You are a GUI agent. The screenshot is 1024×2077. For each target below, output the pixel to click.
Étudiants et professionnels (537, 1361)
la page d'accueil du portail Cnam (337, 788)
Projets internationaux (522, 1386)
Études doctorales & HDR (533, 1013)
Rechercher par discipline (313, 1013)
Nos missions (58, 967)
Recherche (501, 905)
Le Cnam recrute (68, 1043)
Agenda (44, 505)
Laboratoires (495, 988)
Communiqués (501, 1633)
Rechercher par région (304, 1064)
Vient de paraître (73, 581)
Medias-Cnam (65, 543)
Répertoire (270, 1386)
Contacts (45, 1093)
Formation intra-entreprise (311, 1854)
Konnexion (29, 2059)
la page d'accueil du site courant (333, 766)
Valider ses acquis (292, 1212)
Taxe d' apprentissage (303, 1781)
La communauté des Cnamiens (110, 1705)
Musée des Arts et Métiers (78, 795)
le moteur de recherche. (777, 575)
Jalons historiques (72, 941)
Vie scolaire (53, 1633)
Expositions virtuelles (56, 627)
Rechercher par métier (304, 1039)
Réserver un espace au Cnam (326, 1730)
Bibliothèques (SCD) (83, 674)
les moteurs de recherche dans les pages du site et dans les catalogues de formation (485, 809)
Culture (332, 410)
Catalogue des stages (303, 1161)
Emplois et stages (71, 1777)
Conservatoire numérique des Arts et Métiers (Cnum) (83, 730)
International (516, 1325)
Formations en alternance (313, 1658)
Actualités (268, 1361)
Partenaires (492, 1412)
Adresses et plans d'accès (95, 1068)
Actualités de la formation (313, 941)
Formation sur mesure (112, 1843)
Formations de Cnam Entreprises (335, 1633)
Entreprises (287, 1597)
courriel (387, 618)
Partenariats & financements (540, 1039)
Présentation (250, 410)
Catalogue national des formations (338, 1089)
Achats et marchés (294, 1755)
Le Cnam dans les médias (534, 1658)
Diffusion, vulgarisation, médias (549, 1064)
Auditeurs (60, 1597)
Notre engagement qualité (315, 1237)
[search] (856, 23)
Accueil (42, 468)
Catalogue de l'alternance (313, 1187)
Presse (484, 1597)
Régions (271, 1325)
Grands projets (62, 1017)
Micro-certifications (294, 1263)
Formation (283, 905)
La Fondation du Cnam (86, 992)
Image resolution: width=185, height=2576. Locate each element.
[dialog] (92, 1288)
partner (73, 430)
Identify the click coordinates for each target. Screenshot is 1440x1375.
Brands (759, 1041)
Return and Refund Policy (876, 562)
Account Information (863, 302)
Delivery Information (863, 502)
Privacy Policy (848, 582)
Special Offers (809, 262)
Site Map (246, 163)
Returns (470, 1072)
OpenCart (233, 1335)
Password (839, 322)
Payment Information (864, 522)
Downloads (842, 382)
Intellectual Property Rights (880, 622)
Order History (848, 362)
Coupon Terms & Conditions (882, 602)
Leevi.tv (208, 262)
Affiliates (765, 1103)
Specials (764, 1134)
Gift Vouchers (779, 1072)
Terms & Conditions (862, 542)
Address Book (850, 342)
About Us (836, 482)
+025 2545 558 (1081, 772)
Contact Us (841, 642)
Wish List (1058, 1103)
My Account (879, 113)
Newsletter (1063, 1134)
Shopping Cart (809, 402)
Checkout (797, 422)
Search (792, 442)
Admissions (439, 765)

------------------------------------------------------------

Extract exactly the lines between the line containing "Notre engagement qualité (315, 1237)" and the end of the data, including both.

Notre engagement qualité (315, 1237)
[search] (856, 23)
Accueil (42, 468)
Catalogue de l'alternance (313, 1187)
Presse (484, 1597)
Régions (271, 1325)
Grands projets (62, 1017)
Micro-certifications (294, 1263)
Formation (283, 905)
La Fondation du Cnam (86, 992)
Image resolution: width=185, height=2576. Locate each element.
[dialog] (92, 1288)
partner (73, 430)
Identify the click coordinates for each target. Screenshot is 1440x1375.
Brands (759, 1041)
Return and Refund Policy (876, 562)
Account Information (863, 302)
Delivery Information (863, 502)
Privacy Policy (848, 582)
Special Offers (809, 262)
Site Map (246, 163)
Returns (470, 1072)
OpenCart (233, 1335)
Password (839, 322)
Payment Information (864, 522)
Downloads (842, 382)
Intellectual Property Rights (880, 622)
Order History (848, 362)
Coupon Terms & Conditions (882, 602)
Leevi.tv (208, 262)
Affiliates (765, 1103)
Specials (764, 1134)
Gift Vouchers (779, 1072)
Terms & Conditions (862, 542)
Address Book (850, 342)
About Us (836, 482)
+025 2545 558 (1081, 772)
Contact Us (841, 642)
Wish List (1058, 1103)
My Account (879, 113)
Newsletter (1063, 1134)
Shopping Cart (809, 402)
Checkout (797, 422)
Search (792, 442)
Admissions (439, 765)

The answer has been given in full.